- What the exercise asks: Return every line from the one with "Nikki Logan" through the one with "Con las barras puedo continuar oyendo", inclusive, exactly as it appears below.
(Data for this task)
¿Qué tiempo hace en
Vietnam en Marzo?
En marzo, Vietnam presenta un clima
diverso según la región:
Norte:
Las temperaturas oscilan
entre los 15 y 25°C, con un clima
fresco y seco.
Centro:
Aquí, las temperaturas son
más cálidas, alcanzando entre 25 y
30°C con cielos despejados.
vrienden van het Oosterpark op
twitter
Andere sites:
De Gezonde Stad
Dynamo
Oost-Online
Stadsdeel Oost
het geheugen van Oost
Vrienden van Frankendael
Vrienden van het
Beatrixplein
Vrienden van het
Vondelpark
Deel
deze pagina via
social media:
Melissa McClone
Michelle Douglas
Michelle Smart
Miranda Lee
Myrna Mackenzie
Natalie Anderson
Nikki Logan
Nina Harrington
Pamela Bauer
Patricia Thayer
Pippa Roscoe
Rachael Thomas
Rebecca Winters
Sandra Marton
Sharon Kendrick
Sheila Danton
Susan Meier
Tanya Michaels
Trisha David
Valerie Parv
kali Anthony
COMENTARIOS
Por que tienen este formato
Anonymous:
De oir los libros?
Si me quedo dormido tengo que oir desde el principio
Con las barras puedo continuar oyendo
(End Data for this task)
(Data for this task)
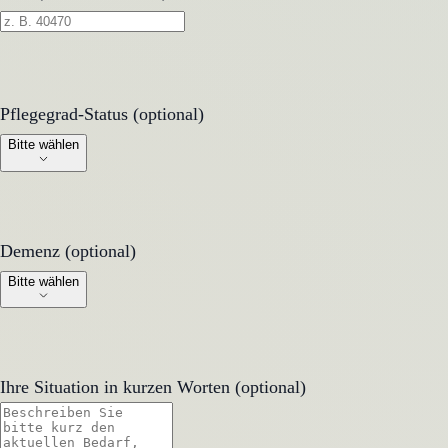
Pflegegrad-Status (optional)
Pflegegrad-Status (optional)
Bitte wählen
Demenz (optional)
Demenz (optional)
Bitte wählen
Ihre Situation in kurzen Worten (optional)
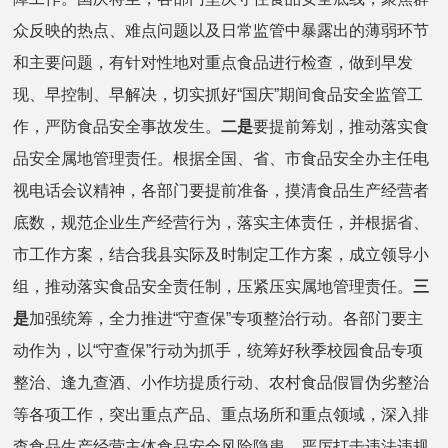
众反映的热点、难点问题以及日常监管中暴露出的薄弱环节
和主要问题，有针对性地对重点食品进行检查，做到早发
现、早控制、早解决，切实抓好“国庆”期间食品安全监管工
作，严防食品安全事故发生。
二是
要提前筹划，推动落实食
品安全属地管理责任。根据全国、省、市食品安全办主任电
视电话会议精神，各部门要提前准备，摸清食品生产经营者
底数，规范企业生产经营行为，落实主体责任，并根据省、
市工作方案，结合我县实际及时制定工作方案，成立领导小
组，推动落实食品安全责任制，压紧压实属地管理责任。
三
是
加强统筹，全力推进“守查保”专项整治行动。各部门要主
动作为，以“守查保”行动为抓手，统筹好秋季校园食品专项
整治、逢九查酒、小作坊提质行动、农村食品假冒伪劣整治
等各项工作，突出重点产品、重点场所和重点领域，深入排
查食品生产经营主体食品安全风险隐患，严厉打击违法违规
(End Data for this task)
- Written answer:
Nikki Logan
Nina Harrington
Pamela Bauer
Patricia Thayer
Pippa Roscoe
Rachael Thomas
Rebecca Winters
Sandra Marton
Sharon Kendrick
Sheila Danton
Susan Meier
Tanya Michaels
Trisha David
Valerie Parv
kali Anthony
COMENTARIOS
Por que tienen este formato
Anonymous:
De oir los libros?
Si me quedo dormido tengo que oir desde el principio
Con las barras puedo continuar oyendo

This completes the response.